• **Task instructions**
Lines before the one containing "Mask each instance of right" are not wanted; restate the rest below word for word, through the last line, but drop any pictures.

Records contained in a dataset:
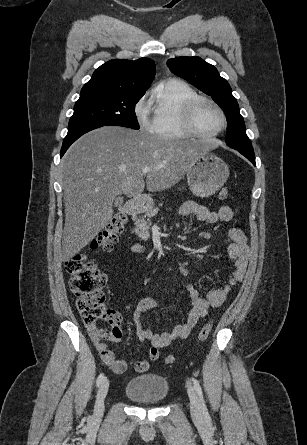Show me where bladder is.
Wrapping results in <instances>:
<instances>
[{
	"label": "bladder",
	"mask_w": 307,
	"mask_h": 445,
	"mask_svg": "<svg viewBox=\"0 0 307 445\" xmlns=\"http://www.w3.org/2000/svg\"><path fill=\"white\" fill-rule=\"evenodd\" d=\"M169 393V383L161 375L146 373L132 377L125 385V394L131 400L144 405H157Z\"/></svg>",
	"instance_id": "31cf9c89"
}]
</instances>
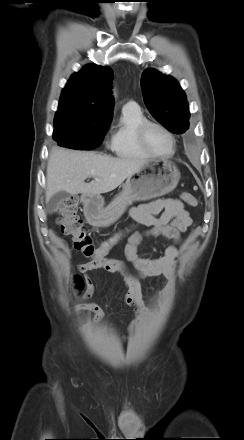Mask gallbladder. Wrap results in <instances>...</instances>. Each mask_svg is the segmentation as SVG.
Listing matches in <instances>:
<instances>
[{"label":"gallbladder","instance_id":"1","mask_svg":"<svg viewBox=\"0 0 244 440\" xmlns=\"http://www.w3.org/2000/svg\"><path fill=\"white\" fill-rule=\"evenodd\" d=\"M68 197V193L65 191H59L54 194L49 201L46 202V211L47 213H53L56 208Z\"/></svg>","mask_w":244,"mask_h":440}]
</instances>
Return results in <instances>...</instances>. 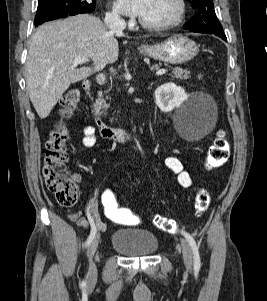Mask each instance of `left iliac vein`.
Instances as JSON below:
<instances>
[{"instance_id": "1", "label": "left iliac vein", "mask_w": 267, "mask_h": 301, "mask_svg": "<svg viewBox=\"0 0 267 301\" xmlns=\"http://www.w3.org/2000/svg\"><path fill=\"white\" fill-rule=\"evenodd\" d=\"M182 246L183 261L187 269L192 268V251L189 243L184 238L180 240Z\"/></svg>"}]
</instances>
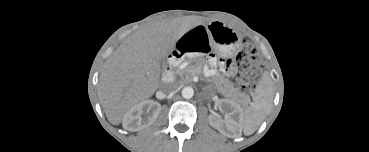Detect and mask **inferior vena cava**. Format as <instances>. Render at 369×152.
<instances>
[{"label":"inferior vena cava","instance_id":"obj_1","mask_svg":"<svg viewBox=\"0 0 369 152\" xmlns=\"http://www.w3.org/2000/svg\"><path fill=\"white\" fill-rule=\"evenodd\" d=\"M177 87L178 85L175 82L166 81L160 87V92L166 95V94L174 92L177 89Z\"/></svg>","mask_w":369,"mask_h":152}]
</instances>
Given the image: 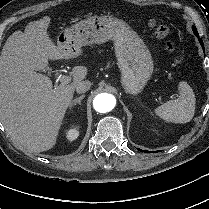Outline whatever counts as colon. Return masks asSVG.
<instances>
[{"instance_id":"colon-1","label":"colon","mask_w":209,"mask_h":209,"mask_svg":"<svg viewBox=\"0 0 209 209\" xmlns=\"http://www.w3.org/2000/svg\"><path fill=\"white\" fill-rule=\"evenodd\" d=\"M148 27L154 31V35L157 39L163 40L164 49L168 52H173L177 46V41L169 37L170 30L168 26L160 24L153 19H150L147 23ZM173 62L176 65L184 66L185 57L182 54H177L173 58Z\"/></svg>"}]
</instances>
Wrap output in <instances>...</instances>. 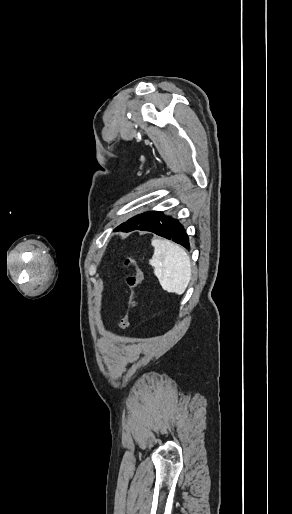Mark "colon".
<instances>
[{"label": "colon", "mask_w": 292, "mask_h": 514, "mask_svg": "<svg viewBox=\"0 0 292 514\" xmlns=\"http://www.w3.org/2000/svg\"><path fill=\"white\" fill-rule=\"evenodd\" d=\"M125 267L127 269V275H126V286L129 289L130 295L128 299V312L122 317V319L119 322V329L120 330H126L130 327L131 323V313L130 310L134 307L135 301H136V293L137 288L139 284L141 283V280L143 278V273L141 269L136 267L133 263V260L131 258H127L125 260Z\"/></svg>", "instance_id": "colon-1"}]
</instances>
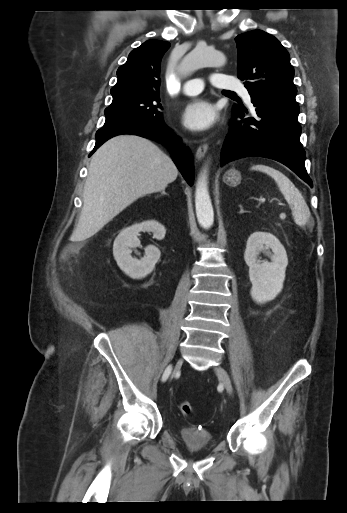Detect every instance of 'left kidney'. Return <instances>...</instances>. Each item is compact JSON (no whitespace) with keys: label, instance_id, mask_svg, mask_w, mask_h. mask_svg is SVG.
Here are the masks:
<instances>
[{"label":"left kidney","instance_id":"obj_1","mask_svg":"<svg viewBox=\"0 0 347 513\" xmlns=\"http://www.w3.org/2000/svg\"><path fill=\"white\" fill-rule=\"evenodd\" d=\"M271 249L272 262L257 261L260 252ZM252 283L251 296L257 303L273 300L282 290L288 265L287 253L281 242L268 232H254L247 240L244 252Z\"/></svg>","mask_w":347,"mask_h":513}]
</instances>
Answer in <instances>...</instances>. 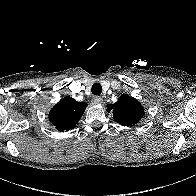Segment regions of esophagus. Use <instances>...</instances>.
Listing matches in <instances>:
<instances>
[{"label":"esophagus","mask_w":196,"mask_h":196,"mask_svg":"<svg viewBox=\"0 0 196 196\" xmlns=\"http://www.w3.org/2000/svg\"><path fill=\"white\" fill-rule=\"evenodd\" d=\"M102 101H103V99H102L101 96H94L93 99H92V102L94 104H100V103H102Z\"/></svg>","instance_id":"34e87169"}]
</instances>
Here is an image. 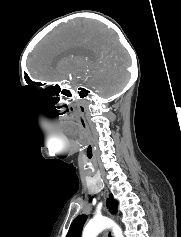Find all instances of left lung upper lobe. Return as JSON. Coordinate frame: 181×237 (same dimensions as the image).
Listing matches in <instances>:
<instances>
[{
  "mask_svg": "<svg viewBox=\"0 0 181 237\" xmlns=\"http://www.w3.org/2000/svg\"><path fill=\"white\" fill-rule=\"evenodd\" d=\"M107 207L112 214L117 213V201L112 196L107 200ZM87 219L86 215L78 216L70 226L66 237H80L83 225Z\"/></svg>",
  "mask_w": 181,
  "mask_h": 237,
  "instance_id": "obj_1",
  "label": "left lung upper lobe"
}]
</instances>
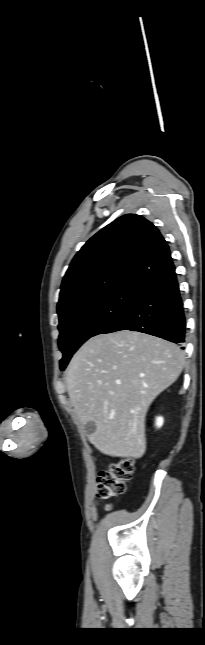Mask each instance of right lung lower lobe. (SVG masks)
I'll return each mask as SVG.
<instances>
[{
    "label": "right lung lower lobe",
    "mask_w": 205,
    "mask_h": 645,
    "mask_svg": "<svg viewBox=\"0 0 205 645\" xmlns=\"http://www.w3.org/2000/svg\"><path fill=\"white\" fill-rule=\"evenodd\" d=\"M120 330L185 342L186 320L174 265L142 284L136 302L101 334Z\"/></svg>",
    "instance_id": "right-lung-lower-lobe-1"
}]
</instances>
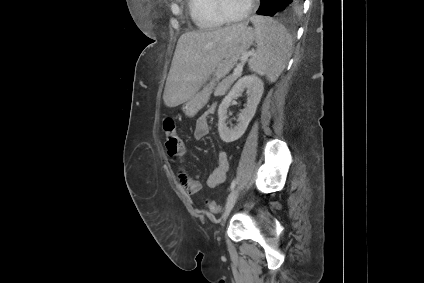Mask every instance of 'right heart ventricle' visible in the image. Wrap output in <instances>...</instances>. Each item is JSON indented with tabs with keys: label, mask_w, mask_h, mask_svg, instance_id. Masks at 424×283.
<instances>
[{
	"label": "right heart ventricle",
	"mask_w": 424,
	"mask_h": 283,
	"mask_svg": "<svg viewBox=\"0 0 424 283\" xmlns=\"http://www.w3.org/2000/svg\"><path fill=\"white\" fill-rule=\"evenodd\" d=\"M190 16L201 30H214L225 24L217 14L214 0H188Z\"/></svg>",
	"instance_id": "1"
}]
</instances>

• **Answer space**
Mask each instance of right lung lower lobe. (SVG masks)
I'll return each mask as SVG.
<instances>
[{
    "label": "right lung lower lobe",
    "mask_w": 205,
    "mask_h": 645,
    "mask_svg": "<svg viewBox=\"0 0 205 645\" xmlns=\"http://www.w3.org/2000/svg\"><path fill=\"white\" fill-rule=\"evenodd\" d=\"M120 330L185 342L186 320L174 265L142 284L136 302L101 334Z\"/></svg>",
    "instance_id": "right-lung-lower-lobe-1"
}]
</instances>
Mask every instance of 'right heart ventricle' visible in the image. Wrap output in <instances>...</instances>. Each item is JSON indented with tabs with keys: label, mask_w, mask_h, mask_svg, instance_id. Masks at 424×283.
<instances>
[{
	"label": "right heart ventricle",
	"mask_w": 424,
	"mask_h": 283,
	"mask_svg": "<svg viewBox=\"0 0 424 283\" xmlns=\"http://www.w3.org/2000/svg\"><path fill=\"white\" fill-rule=\"evenodd\" d=\"M190 16L201 30H214L225 24L217 14L214 0H188Z\"/></svg>",
	"instance_id": "1"
}]
</instances>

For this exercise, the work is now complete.